Hasse is an unincorporated community located in Comanche County, in the U.S. state of Texas. According to the Handbook of Texas, the community had a population of 43 in 2000.

History
The area in what is known as Hasse today was first settled in 1892 and was originally called Cordwood Junction. Its name was changed to Hasse after O.H. Hasse, who served as a railroad agent in Comanche. A post office was established at Hasse in 1900. The community had a population of more than 100 that same year. It grew to 250 in 1915 and had more than 15 businesses, which included a bank and phone service. Its population was 248 in 1940 and had only five businesses. The population plunged to 40 in 1950. Its population was then estimated as 43 from 1980 through 2000. 

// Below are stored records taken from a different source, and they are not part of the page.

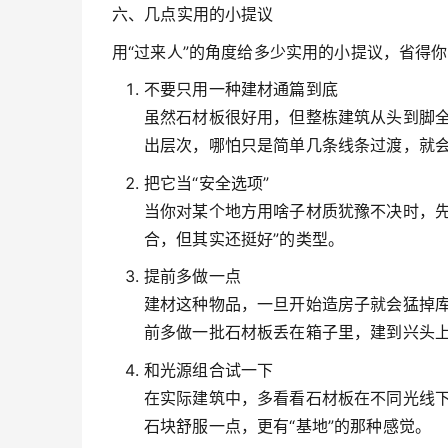
六、几点实用的小提议
用“过来人”的角度给多少实用的小提议，省得
不要只用一种建材通篇到底
虽然石材板很好用，但整栋建筑从头到脚
出层次，哪怕只是简单几条线条过渡，就
把它当“安全选项”
当你对某个地方用啥子材质犹豫不决时，先
合，但其实还挺好”的类型。
提前多做一点
建材这种物品，一旦开始造房子就会猛掉
前多做一批石材板丢在箱子里，建到兴头
和光源组合试一下
在实际建筑中，多看看石材板在不同光线
石块舒服一点，更有“基地”的那种感觉。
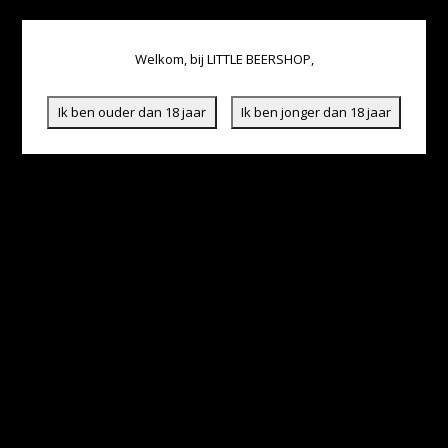
Welkom, bij LITTLE BEERSHOP,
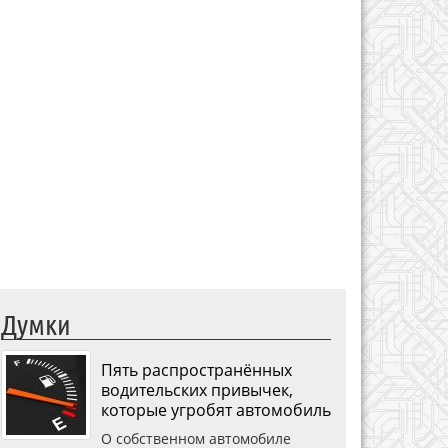
Думки
Пять распространённых
водительских привычек,
которые угробят автомобиль
О собственном автомобиле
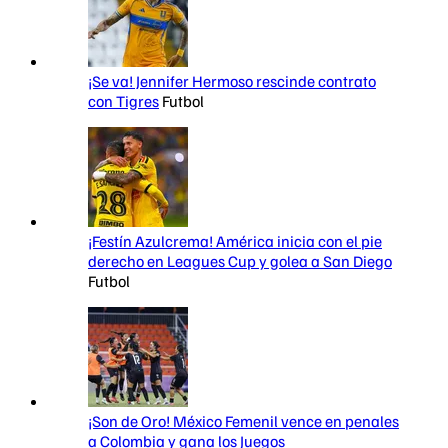
¡Se va! Jennifer Hermoso rescinde contrato
con Tigres
Futbol
¡Festín Azulcrema! América inicia con el pie
derecho en Leagues Cup y golea a San Diego
Futbol
¡Son de Oro! México Femenil vence en penales
a Colombia y gana los Juegos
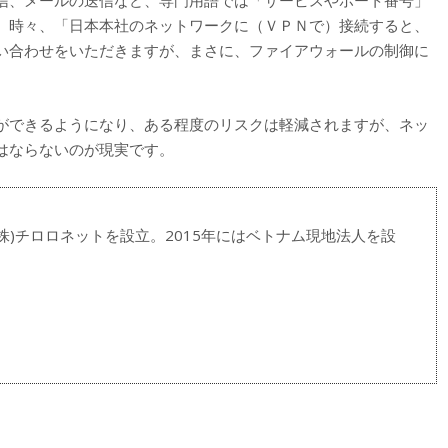
。時々、「日本本社のネットワークに（ＶＰＮで）接続すると、
い合わせをいただきますが、まさに、ファイアウォールの制御に
ができるようになり、ある程度のリスクは軽減されますが、ネッ
はならないのが現実です。
株)チロロネットを設立。2015年にはベトナム現地法人を設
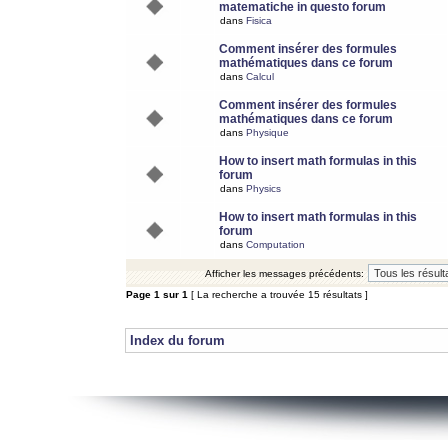
matematiche in questo forum
dans
Fisica
Comment insérer des formules
mathématiques dans ce forum
dans
Calcul
Comment insérer des formules
mathématiques dans ce forum
dans
Physique
How to insert math formulas in this
forum
dans
Physics
How to insert math formulas in this
forum
dans
Computation
Afficher les messages précédents:
Page
1
sur
1
[ La recherche a trouvée 15 résultats ]
Index du forum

Flatcars from the railroad shipped lumber into the community. A depot was built in the community due to its high demand for fuel. Locals raised cotton and cattle and had a cotton gin, stock pens, and a lumber yard. Its decline was caused by people moving to urban areas and the arrival of automobiles and highways. Only a few buildings remain there today.

Geography
Hasse is located on U.S. Route 67 and U.S. Route 377 on the Fort Worth and Rio Grande Railway,  east of Comanche in central Comanche County.

Education
Hasse's local school joined the Comanche Independent School District in 1955 and continues to be served by Comanche ISD to this day.